Is your feature request related to a problem?
The default behaviour of pandas.DataFrame.groupby
is currently different depending on the type of the groupers (when one of the groupers is categorical, unobserved categories are added to the groupby by default. This behaviour can be overriden by setting the observed
argument to False
).
I feel like making the groupby API consistent by default and regardless of the underlying data type would provide a much better user experience.
Describe the solution you'd like
Default to observed=False
in pandas.DataFrame.groupby
.
API breaking implications
Would break backwards-compatibility.
Describe alternatives you've considered
So far the only option I can think of is to add observed=True
to every groupby I write to make sure it will behave correctly no matter what kind of data gets passed to it.
Comment From: jreback
pls search the tracker this is a duplicate request
Comment From: Seon82
Sorry, I completely missed it! And I still seem unable to find it no matter what synonyms I try, would you mind sending a link if you have one handy?
Comment From: jreback
see #35967 and linked issues
i guess we don't have an actual issue for this (or maybe one of the linked ones)

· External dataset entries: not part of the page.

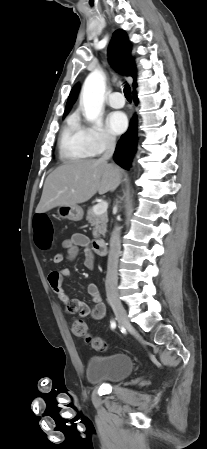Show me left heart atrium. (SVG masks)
Instances as JSON below:
<instances>
[{"mask_svg": "<svg viewBox=\"0 0 207 449\" xmlns=\"http://www.w3.org/2000/svg\"><path fill=\"white\" fill-rule=\"evenodd\" d=\"M128 125V120L123 112H112L107 117V126L111 133L121 134Z\"/></svg>", "mask_w": 207, "mask_h": 449, "instance_id": "obj_1", "label": "left heart atrium"}]
</instances>
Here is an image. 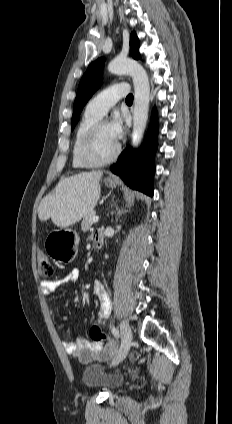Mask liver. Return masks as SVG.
I'll use <instances>...</instances> for the list:
<instances>
[{"label": "liver", "mask_w": 232, "mask_h": 424, "mask_svg": "<svg viewBox=\"0 0 232 424\" xmlns=\"http://www.w3.org/2000/svg\"><path fill=\"white\" fill-rule=\"evenodd\" d=\"M102 171L81 172L61 179L54 191L38 207L41 221L51 219L62 228L69 227L93 211L100 194Z\"/></svg>", "instance_id": "liver-1"}]
</instances>
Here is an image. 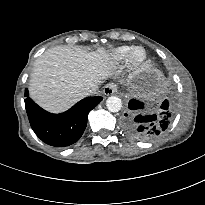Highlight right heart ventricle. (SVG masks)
Listing matches in <instances>:
<instances>
[{
	"mask_svg": "<svg viewBox=\"0 0 205 205\" xmlns=\"http://www.w3.org/2000/svg\"><path fill=\"white\" fill-rule=\"evenodd\" d=\"M130 50L131 47L125 45L114 47L104 54V59L109 62H118L127 57Z\"/></svg>",
	"mask_w": 205,
	"mask_h": 205,
	"instance_id": "right-heart-ventricle-1",
	"label": "right heart ventricle"
}]
</instances>
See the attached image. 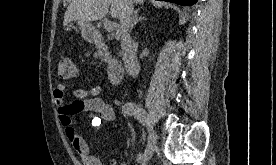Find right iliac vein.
<instances>
[{"mask_svg":"<svg viewBox=\"0 0 276 165\" xmlns=\"http://www.w3.org/2000/svg\"><path fill=\"white\" fill-rule=\"evenodd\" d=\"M142 114L144 116L145 122H148V117H147L146 113L144 111H142ZM154 146H155V135L153 132H150L148 144H147L146 150L142 157V162H141L142 165H146L147 162L149 161V159L151 158V156L154 152Z\"/></svg>","mask_w":276,"mask_h":165,"instance_id":"obj_1","label":"right iliac vein"}]
</instances>
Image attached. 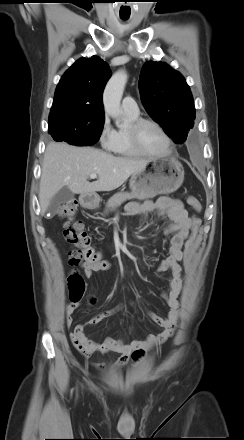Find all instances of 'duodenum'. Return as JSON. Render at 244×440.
I'll use <instances>...</instances> for the list:
<instances>
[{
	"instance_id": "1",
	"label": "duodenum",
	"mask_w": 244,
	"mask_h": 440,
	"mask_svg": "<svg viewBox=\"0 0 244 440\" xmlns=\"http://www.w3.org/2000/svg\"><path fill=\"white\" fill-rule=\"evenodd\" d=\"M92 198L91 197H88V196H85V197H83L82 198V201H83V203L85 204V205H90L91 204V202H92Z\"/></svg>"
}]
</instances>
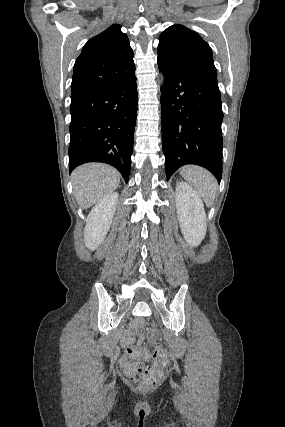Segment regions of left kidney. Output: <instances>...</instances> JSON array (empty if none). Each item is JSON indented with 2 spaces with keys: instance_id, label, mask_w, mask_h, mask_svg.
Instances as JSON below:
<instances>
[{
  "instance_id": "left-kidney-1",
  "label": "left kidney",
  "mask_w": 285,
  "mask_h": 427,
  "mask_svg": "<svg viewBox=\"0 0 285 427\" xmlns=\"http://www.w3.org/2000/svg\"><path fill=\"white\" fill-rule=\"evenodd\" d=\"M177 216L187 243L197 247L207 230L206 213L199 194L185 182L176 187Z\"/></svg>"
}]
</instances>
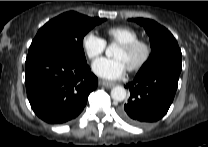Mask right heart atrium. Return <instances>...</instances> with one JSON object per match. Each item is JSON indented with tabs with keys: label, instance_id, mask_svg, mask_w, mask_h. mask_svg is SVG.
<instances>
[{
	"label": "right heart atrium",
	"instance_id": "right-heart-atrium-1",
	"mask_svg": "<svg viewBox=\"0 0 208 147\" xmlns=\"http://www.w3.org/2000/svg\"><path fill=\"white\" fill-rule=\"evenodd\" d=\"M82 47L89 59L98 58L106 49V41L94 32H88L82 39Z\"/></svg>",
	"mask_w": 208,
	"mask_h": 147
}]
</instances>
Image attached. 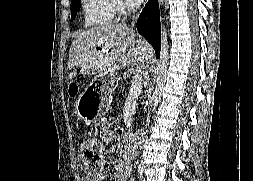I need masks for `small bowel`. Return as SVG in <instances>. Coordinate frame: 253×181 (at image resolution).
Wrapping results in <instances>:
<instances>
[{
	"label": "small bowel",
	"mask_w": 253,
	"mask_h": 181,
	"mask_svg": "<svg viewBox=\"0 0 253 181\" xmlns=\"http://www.w3.org/2000/svg\"><path fill=\"white\" fill-rule=\"evenodd\" d=\"M101 137L102 139L110 143L112 142L114 138V129L112 124L108 123L106 126H104L101 130ZM131 136L126 134L125 140L126 142H131ZM131 158H132V152L129 151V148L126 147L125 154L122 159H118L113 161L112 166L114 169V176L117 181H127L130 173H131ZM104 178V174H96L91 177H85L83 181H102Z\"/></svg>",
	"instance_id": "1"
}]
</instances>
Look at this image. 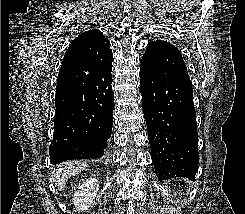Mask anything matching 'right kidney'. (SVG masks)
<instances>
[{
    "label": "right kidney",
    "instance_id": "ca27d5eb",
    "mask_svg": "<svg viewBox=\"0 0 245 214\" xmlns=\"http://www.w3.org/2000/svg\"><path fill=\"white\" fill-rule=\"evenodd\" d=\"M99 190L96 179H87L78 186V190L73 195V203L77 210L85 211L92 204Z\"/></svg>",
    "mask_w": 245,
    "mask_h": 214
}]
</instances>
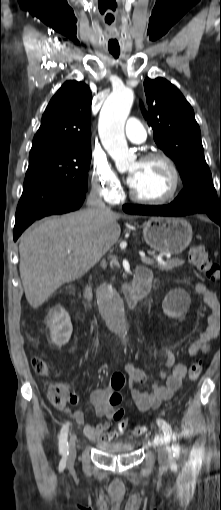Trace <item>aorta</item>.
Segmentation results:
<instances>
[{
  "instance_id": "1",
  "label": "aorta",
  "mask_w": 221,
  "mask_h": 510,
  "mask_svg": "<svg viewBox=\"0 0 221 510\" xmlns=\"http://www.w3.org/2000/svg\"><path fill=\"white\" fill-rule=\"evenodd\" d=\"M134 100L133 91L127 87L113 90L100 111L98 131L101 142L115 161L119 170L125 169L132 154L125 139L124 126ZM100 306L105 316L121 334L126 332V311L124 301L112 285L100 290Z\"/></svg>"
}]
</instances>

cc @jseabold made a really good effort here
Comment From: PMLP-novo
An alternative suggestion could be to that the observed was determined at runtime by default. So if there will be created more groups than lets say 100,000,000 if groups are created in the Cartesian way, then we automatically change to observed = true
.
I the code this should be having the default observed = None
. This solution will be backwards compatible if users have set observed.
Comment From: rhshadrach
I think we should pursue this deprecation. By defaulting to observed=False
, categorical dtypes will default to behaving the same as all other dtypes. This would allow users to take advantage of the performance benefits of categorical (in particular, memory usage if string values are frequently repeated). The default of observed=False
is also safer than observed=True
in regards to memory and runtime, especially when there are multiple groupings.
cc @jbrockmendel @jorisvandenbossche @mroeschke @topper-123
Comment From: topper-123
+1 😄 . In addition, I had some arguments in #43999 on this.
I think this is quite a big ergonomic problem, e.g. beginners who don't know observed=True
will often see their memory use explode when doing groupbys, giving Pandas an unjustly negative reputation performance wise and/or discouraging them to pursue Pandas further. Experienced users may also forget to set observed=True
(I forget this a lot myself), getting a little annoyed at this API each time.
Comment From: jbrockmendel
+1 on deprecating the default, see also #30552